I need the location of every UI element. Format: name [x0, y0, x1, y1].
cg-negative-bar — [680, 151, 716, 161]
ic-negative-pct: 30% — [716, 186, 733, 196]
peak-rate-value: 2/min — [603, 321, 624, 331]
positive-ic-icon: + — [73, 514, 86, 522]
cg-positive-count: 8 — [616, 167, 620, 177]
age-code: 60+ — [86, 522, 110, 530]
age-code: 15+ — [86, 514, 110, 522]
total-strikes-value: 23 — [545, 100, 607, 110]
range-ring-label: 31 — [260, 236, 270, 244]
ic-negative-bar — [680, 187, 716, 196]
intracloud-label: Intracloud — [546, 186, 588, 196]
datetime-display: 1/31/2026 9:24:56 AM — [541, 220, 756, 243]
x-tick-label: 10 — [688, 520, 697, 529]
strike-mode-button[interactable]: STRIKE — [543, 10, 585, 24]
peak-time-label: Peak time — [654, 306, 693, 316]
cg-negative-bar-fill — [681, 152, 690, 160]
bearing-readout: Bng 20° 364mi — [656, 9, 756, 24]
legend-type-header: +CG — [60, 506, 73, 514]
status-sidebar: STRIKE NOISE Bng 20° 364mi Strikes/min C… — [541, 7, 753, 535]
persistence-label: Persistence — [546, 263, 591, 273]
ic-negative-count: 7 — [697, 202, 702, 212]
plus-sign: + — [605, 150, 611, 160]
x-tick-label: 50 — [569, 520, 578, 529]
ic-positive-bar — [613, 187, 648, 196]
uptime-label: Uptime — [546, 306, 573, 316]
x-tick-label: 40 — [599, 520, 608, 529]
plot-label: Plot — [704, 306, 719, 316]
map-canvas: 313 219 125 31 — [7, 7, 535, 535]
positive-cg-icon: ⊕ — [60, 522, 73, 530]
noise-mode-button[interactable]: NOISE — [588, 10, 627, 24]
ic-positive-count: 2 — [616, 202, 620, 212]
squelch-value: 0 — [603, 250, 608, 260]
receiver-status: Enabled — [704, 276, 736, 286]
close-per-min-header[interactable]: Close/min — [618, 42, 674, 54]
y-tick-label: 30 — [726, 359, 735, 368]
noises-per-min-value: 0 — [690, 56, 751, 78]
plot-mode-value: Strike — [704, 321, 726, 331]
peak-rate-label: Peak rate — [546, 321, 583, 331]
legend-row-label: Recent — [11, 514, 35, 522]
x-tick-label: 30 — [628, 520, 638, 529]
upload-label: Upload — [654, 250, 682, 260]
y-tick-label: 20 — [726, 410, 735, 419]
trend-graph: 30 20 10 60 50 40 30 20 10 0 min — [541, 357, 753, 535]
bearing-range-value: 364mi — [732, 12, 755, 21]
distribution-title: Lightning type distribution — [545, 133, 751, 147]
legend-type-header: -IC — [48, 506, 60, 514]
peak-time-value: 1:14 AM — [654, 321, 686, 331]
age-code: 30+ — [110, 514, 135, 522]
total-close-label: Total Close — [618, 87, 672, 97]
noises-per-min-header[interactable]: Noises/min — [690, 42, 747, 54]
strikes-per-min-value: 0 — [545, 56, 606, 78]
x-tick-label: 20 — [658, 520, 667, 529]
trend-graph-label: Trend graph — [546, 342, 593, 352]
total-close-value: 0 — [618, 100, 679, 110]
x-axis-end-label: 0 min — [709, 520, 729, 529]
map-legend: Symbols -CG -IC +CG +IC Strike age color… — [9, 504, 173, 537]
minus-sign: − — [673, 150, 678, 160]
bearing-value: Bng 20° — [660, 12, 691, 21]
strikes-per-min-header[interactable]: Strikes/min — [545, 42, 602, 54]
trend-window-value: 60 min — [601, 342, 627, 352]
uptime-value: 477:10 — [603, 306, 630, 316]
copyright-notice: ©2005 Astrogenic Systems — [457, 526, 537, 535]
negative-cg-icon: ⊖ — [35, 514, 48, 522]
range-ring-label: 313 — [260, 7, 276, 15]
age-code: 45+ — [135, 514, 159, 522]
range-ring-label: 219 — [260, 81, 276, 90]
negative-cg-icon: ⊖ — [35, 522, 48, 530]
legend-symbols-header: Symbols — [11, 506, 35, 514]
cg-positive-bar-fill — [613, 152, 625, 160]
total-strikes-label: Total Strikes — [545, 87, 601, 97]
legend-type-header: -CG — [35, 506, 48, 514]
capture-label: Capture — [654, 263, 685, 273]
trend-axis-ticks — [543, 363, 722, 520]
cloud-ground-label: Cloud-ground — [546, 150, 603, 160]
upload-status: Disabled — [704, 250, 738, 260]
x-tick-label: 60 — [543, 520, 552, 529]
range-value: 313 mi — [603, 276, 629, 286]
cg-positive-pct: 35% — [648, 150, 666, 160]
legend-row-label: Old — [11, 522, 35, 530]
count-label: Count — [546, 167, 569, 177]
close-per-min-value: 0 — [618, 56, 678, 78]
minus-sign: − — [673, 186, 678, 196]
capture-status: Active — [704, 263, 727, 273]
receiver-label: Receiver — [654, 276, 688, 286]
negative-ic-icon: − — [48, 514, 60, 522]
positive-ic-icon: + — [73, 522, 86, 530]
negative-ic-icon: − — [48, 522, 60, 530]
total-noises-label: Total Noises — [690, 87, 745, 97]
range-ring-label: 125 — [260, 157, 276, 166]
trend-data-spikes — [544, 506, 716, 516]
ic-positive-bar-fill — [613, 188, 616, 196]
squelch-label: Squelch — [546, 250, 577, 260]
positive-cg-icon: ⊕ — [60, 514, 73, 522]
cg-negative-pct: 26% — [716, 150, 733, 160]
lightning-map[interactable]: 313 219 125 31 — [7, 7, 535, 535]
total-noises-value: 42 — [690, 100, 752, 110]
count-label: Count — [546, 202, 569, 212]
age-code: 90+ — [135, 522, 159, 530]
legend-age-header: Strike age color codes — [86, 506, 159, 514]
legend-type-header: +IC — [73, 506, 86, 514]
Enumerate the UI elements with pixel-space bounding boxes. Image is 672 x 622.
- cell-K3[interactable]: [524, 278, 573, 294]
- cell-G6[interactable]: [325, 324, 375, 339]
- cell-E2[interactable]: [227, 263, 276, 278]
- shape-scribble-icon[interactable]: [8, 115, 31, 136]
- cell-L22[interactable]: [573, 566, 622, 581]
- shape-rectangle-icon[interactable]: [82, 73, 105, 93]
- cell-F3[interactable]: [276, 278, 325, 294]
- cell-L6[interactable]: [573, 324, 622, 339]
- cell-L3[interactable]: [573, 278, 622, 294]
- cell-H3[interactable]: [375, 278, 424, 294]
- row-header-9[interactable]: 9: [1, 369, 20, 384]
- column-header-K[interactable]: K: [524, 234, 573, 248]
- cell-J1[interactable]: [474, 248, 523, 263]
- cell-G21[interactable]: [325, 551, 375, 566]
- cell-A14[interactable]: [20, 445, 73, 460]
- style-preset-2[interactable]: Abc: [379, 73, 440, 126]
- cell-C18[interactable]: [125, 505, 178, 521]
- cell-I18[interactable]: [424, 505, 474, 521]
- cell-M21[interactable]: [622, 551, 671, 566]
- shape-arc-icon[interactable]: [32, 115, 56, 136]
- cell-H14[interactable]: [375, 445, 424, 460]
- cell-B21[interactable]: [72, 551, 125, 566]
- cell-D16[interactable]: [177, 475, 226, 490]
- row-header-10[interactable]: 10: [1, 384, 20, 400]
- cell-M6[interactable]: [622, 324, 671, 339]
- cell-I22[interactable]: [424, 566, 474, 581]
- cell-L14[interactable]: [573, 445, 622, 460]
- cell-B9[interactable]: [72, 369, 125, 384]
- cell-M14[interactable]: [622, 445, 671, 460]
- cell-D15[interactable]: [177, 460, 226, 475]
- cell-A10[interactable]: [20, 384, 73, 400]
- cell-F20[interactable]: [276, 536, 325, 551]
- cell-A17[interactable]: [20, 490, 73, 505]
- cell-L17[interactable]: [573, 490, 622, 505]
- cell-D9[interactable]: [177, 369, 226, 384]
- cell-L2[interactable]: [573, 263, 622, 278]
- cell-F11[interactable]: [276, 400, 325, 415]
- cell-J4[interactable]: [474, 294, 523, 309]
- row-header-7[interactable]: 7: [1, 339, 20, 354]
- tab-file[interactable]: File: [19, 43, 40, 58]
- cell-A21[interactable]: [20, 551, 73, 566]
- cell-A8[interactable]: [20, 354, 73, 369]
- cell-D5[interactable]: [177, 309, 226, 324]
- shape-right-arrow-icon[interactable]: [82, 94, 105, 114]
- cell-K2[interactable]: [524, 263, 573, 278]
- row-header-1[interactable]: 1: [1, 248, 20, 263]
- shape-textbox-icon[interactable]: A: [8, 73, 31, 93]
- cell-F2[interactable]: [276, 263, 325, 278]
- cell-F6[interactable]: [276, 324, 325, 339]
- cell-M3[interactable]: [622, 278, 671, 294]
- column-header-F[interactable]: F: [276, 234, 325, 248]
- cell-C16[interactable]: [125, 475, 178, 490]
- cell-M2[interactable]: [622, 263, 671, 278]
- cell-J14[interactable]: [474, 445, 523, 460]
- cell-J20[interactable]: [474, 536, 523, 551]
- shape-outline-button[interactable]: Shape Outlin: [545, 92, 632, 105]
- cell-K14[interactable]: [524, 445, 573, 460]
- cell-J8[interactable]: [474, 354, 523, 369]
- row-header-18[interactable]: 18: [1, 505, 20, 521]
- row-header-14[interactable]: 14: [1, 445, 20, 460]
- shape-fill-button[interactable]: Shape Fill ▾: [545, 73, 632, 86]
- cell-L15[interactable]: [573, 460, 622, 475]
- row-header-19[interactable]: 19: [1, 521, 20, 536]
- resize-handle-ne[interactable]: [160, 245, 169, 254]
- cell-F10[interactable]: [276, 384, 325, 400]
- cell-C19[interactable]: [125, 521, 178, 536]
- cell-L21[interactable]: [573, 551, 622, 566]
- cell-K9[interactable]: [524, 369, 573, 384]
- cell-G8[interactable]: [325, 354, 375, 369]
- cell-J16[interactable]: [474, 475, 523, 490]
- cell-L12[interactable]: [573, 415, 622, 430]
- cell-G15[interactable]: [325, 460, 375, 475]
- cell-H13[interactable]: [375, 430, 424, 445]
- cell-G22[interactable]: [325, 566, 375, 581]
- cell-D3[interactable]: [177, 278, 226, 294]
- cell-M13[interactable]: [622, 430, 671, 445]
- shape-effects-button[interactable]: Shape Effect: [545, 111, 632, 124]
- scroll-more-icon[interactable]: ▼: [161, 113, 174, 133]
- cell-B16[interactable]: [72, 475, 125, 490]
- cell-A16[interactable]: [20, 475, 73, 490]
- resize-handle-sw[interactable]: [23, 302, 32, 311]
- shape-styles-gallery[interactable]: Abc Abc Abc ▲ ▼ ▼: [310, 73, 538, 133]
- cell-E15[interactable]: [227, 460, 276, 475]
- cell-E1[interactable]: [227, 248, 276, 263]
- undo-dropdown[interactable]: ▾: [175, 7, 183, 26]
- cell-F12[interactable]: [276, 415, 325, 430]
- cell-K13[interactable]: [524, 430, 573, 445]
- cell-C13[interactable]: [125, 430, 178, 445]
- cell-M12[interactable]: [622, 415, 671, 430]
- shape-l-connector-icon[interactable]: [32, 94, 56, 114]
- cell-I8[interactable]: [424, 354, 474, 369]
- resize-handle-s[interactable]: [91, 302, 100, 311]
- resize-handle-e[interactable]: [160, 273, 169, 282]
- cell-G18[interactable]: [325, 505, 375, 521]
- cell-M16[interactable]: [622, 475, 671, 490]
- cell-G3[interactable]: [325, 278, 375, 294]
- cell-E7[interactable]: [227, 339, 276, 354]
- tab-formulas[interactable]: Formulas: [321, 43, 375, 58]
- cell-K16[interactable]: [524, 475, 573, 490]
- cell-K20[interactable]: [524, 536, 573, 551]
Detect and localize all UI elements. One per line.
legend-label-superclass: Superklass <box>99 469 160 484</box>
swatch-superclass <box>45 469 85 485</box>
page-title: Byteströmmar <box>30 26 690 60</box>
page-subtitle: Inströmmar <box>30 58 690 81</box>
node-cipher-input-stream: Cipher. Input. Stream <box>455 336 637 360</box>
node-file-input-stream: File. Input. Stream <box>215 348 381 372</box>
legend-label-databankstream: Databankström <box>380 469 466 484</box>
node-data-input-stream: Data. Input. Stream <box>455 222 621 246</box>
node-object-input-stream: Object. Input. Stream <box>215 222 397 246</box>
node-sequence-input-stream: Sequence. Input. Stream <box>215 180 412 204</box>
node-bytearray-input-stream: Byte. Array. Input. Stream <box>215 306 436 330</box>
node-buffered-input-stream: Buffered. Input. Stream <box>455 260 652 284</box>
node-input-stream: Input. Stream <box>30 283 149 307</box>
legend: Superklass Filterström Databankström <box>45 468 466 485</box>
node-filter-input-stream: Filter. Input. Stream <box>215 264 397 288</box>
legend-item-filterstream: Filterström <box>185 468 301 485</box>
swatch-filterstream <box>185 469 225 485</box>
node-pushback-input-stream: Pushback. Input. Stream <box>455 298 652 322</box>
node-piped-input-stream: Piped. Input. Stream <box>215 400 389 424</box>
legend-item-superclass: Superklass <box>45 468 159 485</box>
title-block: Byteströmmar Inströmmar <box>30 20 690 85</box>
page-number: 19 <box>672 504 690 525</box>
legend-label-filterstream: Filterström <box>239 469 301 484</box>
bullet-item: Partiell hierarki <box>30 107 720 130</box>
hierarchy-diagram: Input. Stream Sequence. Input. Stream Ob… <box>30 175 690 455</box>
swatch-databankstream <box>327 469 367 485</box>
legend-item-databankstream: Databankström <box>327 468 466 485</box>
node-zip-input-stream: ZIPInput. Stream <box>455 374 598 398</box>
------------
■ **What is being asked**
Your task is to copy each line of the listing that holds the word "capture".

■ **Worked solution**
capture-label: Capture — [654, 263, 685, 273]
capture-status: Active — [704, 263, 727, 273]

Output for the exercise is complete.